Jawa, who prefers to be called Deep because, as he says, he’s too lazy for three syllables, wears those ridiculous looking pants with such implicitness and pride that it’s hard to imagine anyone ever having the indecency to find his appearance comical.
The 40-year-old amateur street entertainer/DJ, whose parents are Indian but who grew up in Fayetteville, North Carolina, came to San Francisco in the early 2000s to work for Apple on iTunes as a software engineer, and immediately fell in love with the city and its open-mindedness.
Defining himself as an “eco-lefty,” Jawa never misses an opportunity to let it be known that he is proud to be able to call San Francisco his home. But it wasn’t until the fall of 2005 when he got the idea for his flash dances from a Halloween costume he made for himself – a giant disco ball. He said it was the most fun he’d ever had during any Halloween, because wherever he went people started dancing around him. A few months earlier he had visited Paris, where Jawa had stumbled upon a “free, open-air salsa dance party” on the river Seine.
Both these experiences combined led to him gathering up his courage for his first flash dance event on a Tuesday night, on November 22nd, 2005. Contrary to his fears, his first flash dance was a full on success, and throughout the night about 75 people showed up, according to Jawa. Since that first event, five years have passed, and no end is in sight.
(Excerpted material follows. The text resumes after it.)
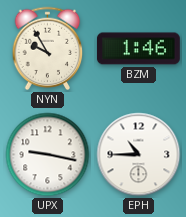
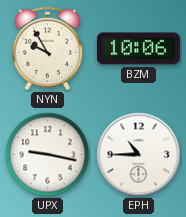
BZM: 1:46 -> 10:06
Jawa says that his mailing list currently consists of over a thousand people.
Jawa didn’t invent flash dance, which is considered a step up in the evolutionary ladder from the flash mob, a random public gathering event that is widely accepted to have been invented by Bill Wasik, a senior editor of the Harper’s Magazine in 2003. The term ‘flash dance’ describes random street dance gatherings like the one Jawa organizes regularly. He often times manages to get somewhere between 80 to a 100 random strangers to dance to his choice of music simultaneously.
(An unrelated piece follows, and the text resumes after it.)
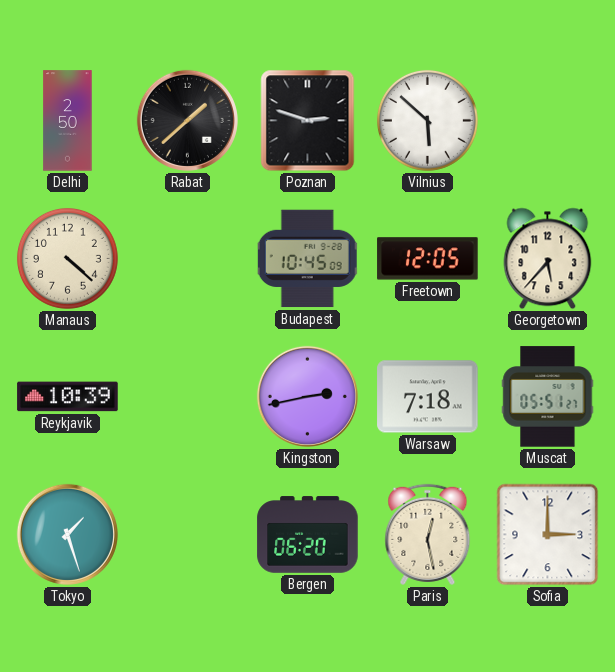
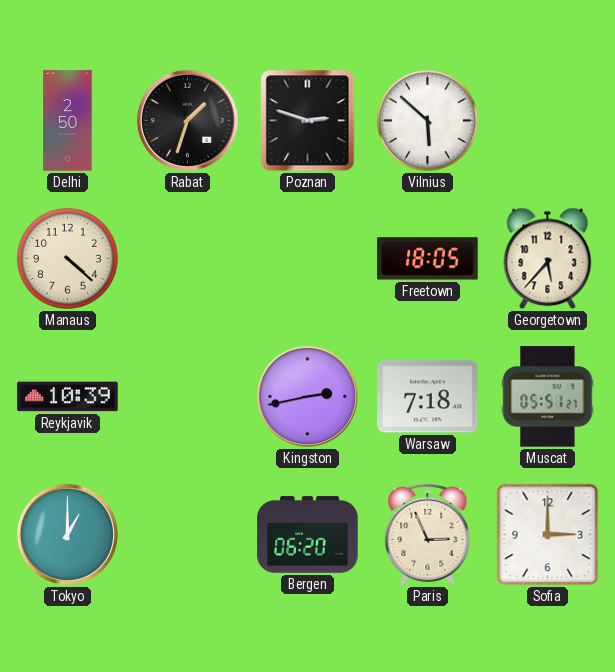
Rabat: 1:38 -> 1:33
Budapest: 10:45 -> none
Freetown: 12:05 -> 18:05
Tokyo: 1:27 -> 1:00
Paris: 12:28 -> 2:56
Those who’ve been to one of his flash dances are able to confirm that it is hard to miss Jawa’s love for the past decades of pop music when seeing him choose his next Mariah Carey song in his glittery, sparkling disco outfit that stands in stark contrast to his horn-rimmed glasses, bald head and goatee beard on top of his dark skin. It’s a fascinatingly inspiring look that serves as proof for any theory saying that looks are secondary and self-esteem is all that really matters.